Rejecting the obvious distinctions between walls and opening, lines and planes, two- and three dimensions, transparency and opaqueness, this building is characterized by a distinctive type of abstractness. The tree silhouette creates a new image with a constant tension generated between the building’s symbolic concreteness and its abstractness. For this project, we (Ito and his staff) intended to create a building that through its architectural newness expresses both the vivid presence of a fashion brand and strength in the cityscape that will withstand the passage of time.”
After designing critically-acclaimed buildings like Sendai Mediatheque, Ito became an architect of international importance during the early-2000s leading to projects throughout Asia, Europe, North America and South America. Ito designed the Main Stadium for the 2009 World Games in Kaohsiung and the under-construction Taichung Metropolitan Opera House, both in Taiwan. In Europe, Ito and his firm renovated the façade of the Suites Avenue Apartments with striking stainless steel waves and, in 2002, designed the celebrated temporary Serpentine Pavilion Gallery in London’s Hyde Park. Other projects during this time include the White O residence in Marbella, Chile and the never-built University of California, Berkeley Art Museum/Pacific Film Archive in California.
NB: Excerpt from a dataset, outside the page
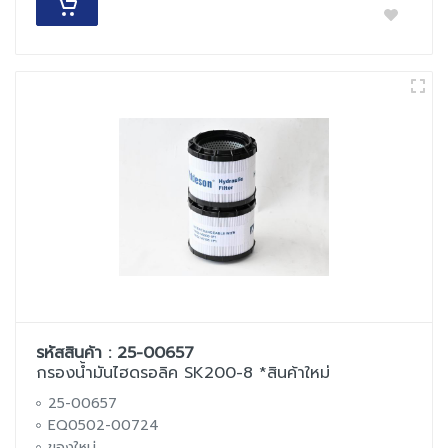
รหัสสินค้า : 25-00657
กรองน้ำมันไฮดรอลิค SK200-8 *สินค้าใหม่
25-00657
EQ0502-00724
ของใหม่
Perhaps most important to Ito, however, are the projects in his home country, made more pressing by the earthquake and tsunami of March 11, 2011. The disaster spurred Ito and a group of other Japanese architects to develop the concept of “Home-for-All” communal space for survivors. As Ito says in Toyo Ito - Forces of Nature published by Princeton Architectural Press:
“The relief centers offer no privacy and scarcely enough room to stretch out and sleep, while the hastily tacked up temporary housing units are little more than rows of empty shells: grim living conditions either way. Yet even under such conditions, people try to smile and make do…. They gather to share and communicate in extreme circumstances – a moving vision of community at its most basic. Likewise, what we see here are very origins of architecture, the minimal shaping of communal spaces.
An architect is someone who can make such spaces for meager meals show a little more humanity, make them a little more beautiful, a little more comfortable.”
For Ito, the fundamental tenets of modern architecture were called into question by “Home-for-All.” He adds, “In the modern period, architecture has been rated highest for its originality. As a result, the most primal themes—why a building is made and for whom—have been forgotten. A disaster zone, where everything is lost offers the opportunity for us to take a fresh look, from the ground up, at what architecture really is. ‘Home-for-all’ may consist of small buildings, but it calls to the fore the vital question of what form architecture should take in the modern era—even calling into question the most primal themes, the very meaning of architecture.”
The Pritzker Jury commented on Ito’s direct expression of his sense of social responsibility citing his work on “Home-for-All.”
Recently, Ito has also thought of his legacy, as apparent by the museum of architecture that bears his name on the small island of Omishima in the Seto Inland Sea. Also designed by Ito, the museum opened in 2011 and showcases his past projects as well as serving as a workshop for young architects. Two buildings comprise the complex, the main building “Steel Hut” and the nearby “Silver Hut,” which is a recreation of the architect’s former home in Tokyo, built in 1984.